Après avoir fait le tour des travers de la société chez des peuples humains, Gulliver en arrive à la conclusion que ces équidés dépourvus de passions et de sentiments, gouvernés par la seule raison, sont la preuve vivante que l'espèce humaine est irrécupérable. Malheureusement pour lui, lesdits équidés en arrivent à la conclusion que ce Gulliver qui, contrairement aux autres Yahoos, s'est montré doué d'un tant soit peu de raison, reste un yahoo et doit être renvoyé d'où il vient, faute de quoi il risque d'avoir l'idée d'allier son intelligence à la méchanceté naturelle de ses presque semblables. Le voilà donc prié d'aller faire naufrage ailleurs. Retour de Gulliver, bon gré mal gré, à son bercail anglais !
Dans tous ces récits, Swift caricature l'un ou l'autre des aspects de la "civilisation" occidentale, tout le monde en prend pour son grade et c'est très amusant, car finalement on y retrouve de nombreux traits de notre monde actuel, entre politiciens corrompus et gangrène de l'argent.
Mais j'avoue que le dernier voyage m'a laissée un peu perplexe. Et en fait, pas tant que ça. Parce que oui, quand on voit "objectivement" ce dont l'espèce humaine est capable de commettre comme atrocités - il n'y a qu'à ouvrir un journal ou à regarder les informations - on peut se demander si ce ne serait pas plus simple de rayer tout ce beau monde de la carte. Ça ferait des vacances à la planète. Mais en même temps, l'absolue raison dépourvue des moindres sentiments chez les Houyhnhnms, même si c'est très reposant d'avoir affaire à des gens qui ne voient pas le monde tourner autour de leur nombril et qui réfléchissent un peu, ça ne m'a pas convaincue à 100 %. Bref, les Houyhnhnms sont trop parfaits et ils en sont ennuyeux à périr, au bout du compte. C'est bien, d'être raisonnable, poli, bien éduqué, sensé et tout et tout, mais quelque chose me dit que ce qui a fait progresser l'humanité depuis des milliers d'années, c'est la passion, la déraison occasionnelle, le petit grain de folie des grands créateurs.

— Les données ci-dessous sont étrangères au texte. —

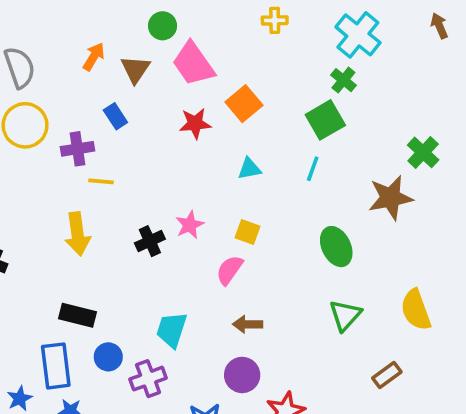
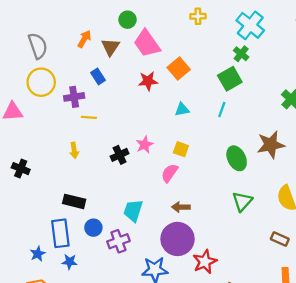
brown star: (390, 198) -> (271, 145), moved
yellow arrow: (77, 234) -> (74, 150), size x0.6
purple circle: (242, 375) -> (178, 239), size x1.5
brown rectangle: (387, 375) -> (280, 239), moved, turned 60

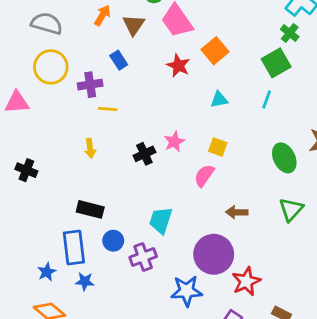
gray semicircle: (38, 46) -> (47, 23), turned -55
red star: (148, 81) -> (178, 66), turned 30
brown arrow: (181, 207) -> (237, 212), moved

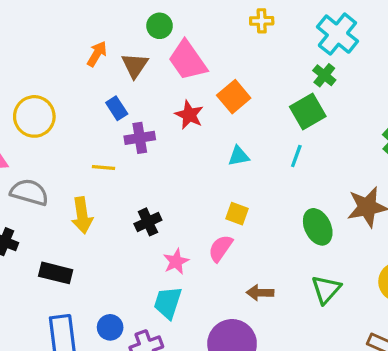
gray semicircle: (47, 23) -> (29, 192), moved
purple cross: (90, 85) -> (140, 138), moved
pink star: (174, 142) -> (176, 261), moved
yellow arrow: (90, 148) -> (82, 215), size x1.5
black rectangle: (90, 209) -> (56, 273), moved

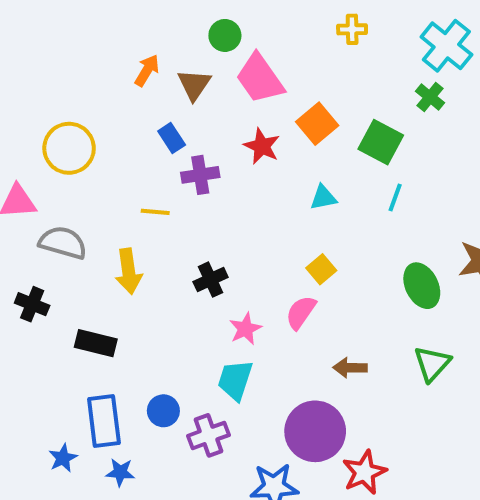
green square: (308, 111) -> (381, 142), moved, turned -32
yellow square: (237, 214) -> (321, 269), turned 30

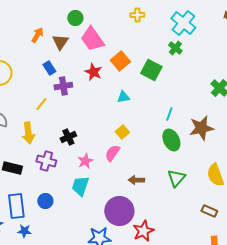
cyan line: (395, 197) -> (169, 114), moved
yellow line: (155, 212) -> (41, 104), turned -56
purple cross: (208, 435) -> (46, 161), moved, turned 36

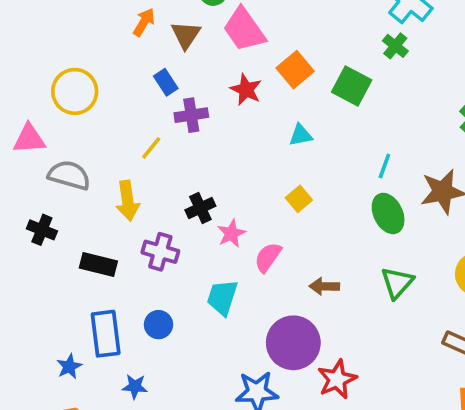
pink semicircle: (112, 153) -> (268, 257), moved
pink star: (85, 161) -> (231, 234), moved
blue star: (24, 231) -> (135, 387), moved

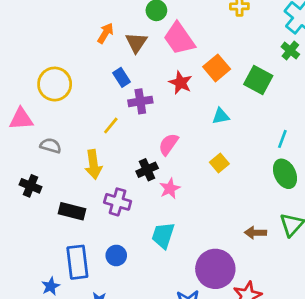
gray semicircle: (69, 175) -> (51, 146), size x0.7
pink semicircle: (268, 257) -> (168, 144), moved
brown arrow: (324, 286) -> (256, 233), moved

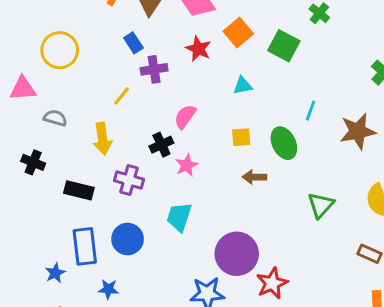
yellow square: (219, 163) -> (241, 137), turned 36
green ellipse: (285, 174) -> (284, 143), moved
brown arrow: (256, 233) -> (254, 177), moved
blue circle: (116, 255) -> (128, 239), size x1.4

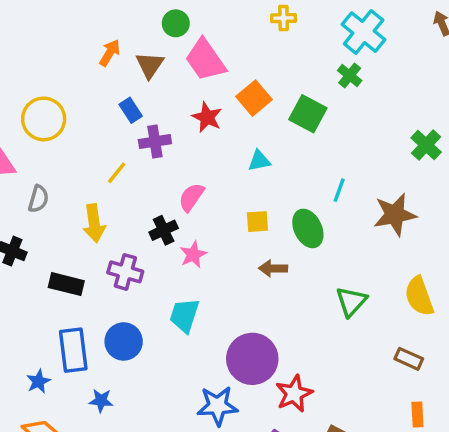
gray semicircle: (55, 118) -> (38, 199), turned 90

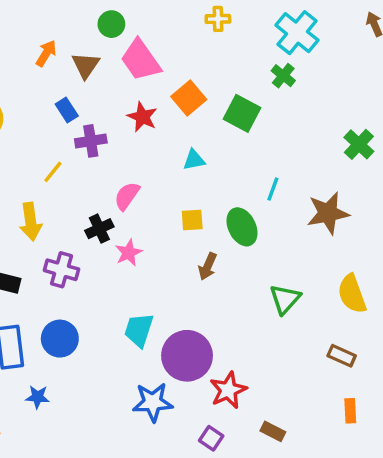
brown arrow: (273, 268) -> (208, 266), turned -68
cyan trapezoid: (184, 315) -> (139, 330), moved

Alors autant les premiers voyages sont un vrai récit comique, de mon point de vue, autant le dernier est une caricature qui donne matière à réfléchir. Entre le tout noir et le tout blanc, finalement, je crois que j'apprécie le gris et ses 7 milliards de nuances (moins quelques-unes que j'ai juste envie de fusiller, parce qu'envoyer une gamine de 7 ans se faire exploser sur un marché, là, c'est du 100 % Yahoo et ça devrait disparaître de la surface de la Terre). Dommage qu'il faille prendre aussi les abrutis pour avoir les sympas, quand même.
Quel pavé ! Tout ça pour dire que mon 4/26 pour l'ABC2015 m'a fait passer un très bon moment de lecture et que je ne regrette pas d'avoir pris la peine de lire ce classique que je pensais connaître, mais en fait non.